Hedda's decision to get married to Tesman is nothing but to secure her age, and to avoid material decline as General Gabler left nothing significant after his death. She confessed to Judge,  " I really had danced myself out, Judge.My time was up". Her confession with the phrase that her time was up offers social values as women must marry as they are not venerated as spinsters.
She only decides to marry Tesman in hope that he would make his mark and earn the luxuries she had been born with, but in spite of having a happy time with true sense of love, she gets 'trapped in the marriage of convenience'. She even reacts at the idea of becoming a mother, as she hates to gain weight and lose her lovely womanly figure. She expresses the fear of becoming a mother saying, "I have no talent for such things, Judge. I won't have responsibilities" Through the persona of Hedda, the hypocrisies of the upper societies are meant to be exposed and Ibsen did his best.
She seeks to push her husband, a scholarly figure, into politics, as she would be able to raise her social status and allow herself to have "Power" over others. Role of power in the nineteenth century was an attribute of men, and women were submissive, static, passive and pure. She plays with her guns, rides and manipulate the live of the people as the men of status used to do in those days. The society of Hedda displays tolerance of her masculine behavior in the age when it seemed most inappropriate.
Her attitude of confining the act of suicide as " Beautiful" is equally significant. She convinces Loevberg to attempt suicide, but it must be done beautifully. He shoots himself in the stomach in a brothel, not as beautiful as she intended. She even puts an end to her life beautifully as she had fantasized.

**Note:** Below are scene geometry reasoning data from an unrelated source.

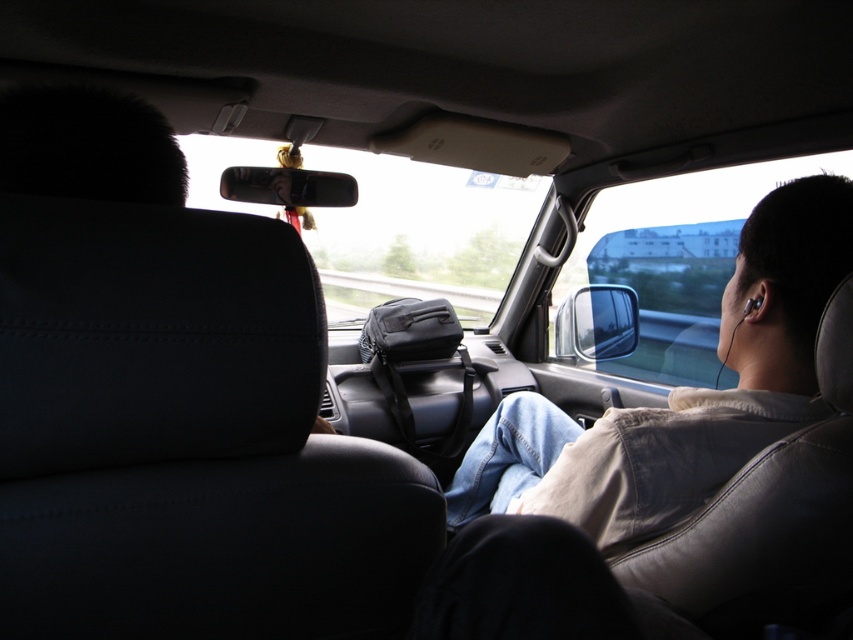 Question: Can you confirm if light brown leather jacket at right is smaller than black fur at upper left?

Choices:
 (A) no
 (B) yes

Answer: (A)

Question: Which point is closer to the camera?

Choices:
 (A) black fur at upper left
 (B) light brown leather jacket at right

Answer: (A)

Question: In this image, where is light brown leather jacket at right located relative to black fur at upper left?

Choices:
 (A) below
 (B) above

Answer: (A)

Question: Is light brown leather jacket at right to the right of black fur at upper left from the viewer's perspective?

Choices:
 (A) yes
 (B) no

Answer: (A)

Her conversation with Thea also shows the social morals values of the time. When she learns that Thea  has left her husband to search Loevberg, she disapproves saying, "but my dearest girl, that you could dare to do such a thing!". Her resentment was about disparaging social values for one's own choice. Even the suicide at the end of the play is an attempt to escape the scandal that might expose her character. Judge Brack warns her after the death of Loevberg that if the counsel were to discover that the pistol was hers, there would be a scandal. "a scandal, yes—the kind you're so deathly afraid of". She comprehends the message of blackmailing by Brack  and realizes that she is no longer free. She fears the scandal and the disobedience with the society gender's role lead her to kill herself, to free herself. She contributes to her own end and the root of her compliance with her decision is her former life and affairs.
The title of the play also refers to the theme of the play symbolically. It refers to the name of Hedda in her formal self, Hedda Gabler, the daughter of General Gabler. The play is about her aristocratic self and her inability to accommodate in bourgeois life in to which she is married. Ibsen tries to show importance of her social class by employing her maiden name. Hedda prefers to be identified as the daughter of General Gabler rather than the wife of George Tesman. She, in the course of the play, detects the life style of her husband and his class and remained clung to her honourable past.

Considering the different aspects of the social parables, it can be argued that the theme of Hedda Gabler centers on social issues.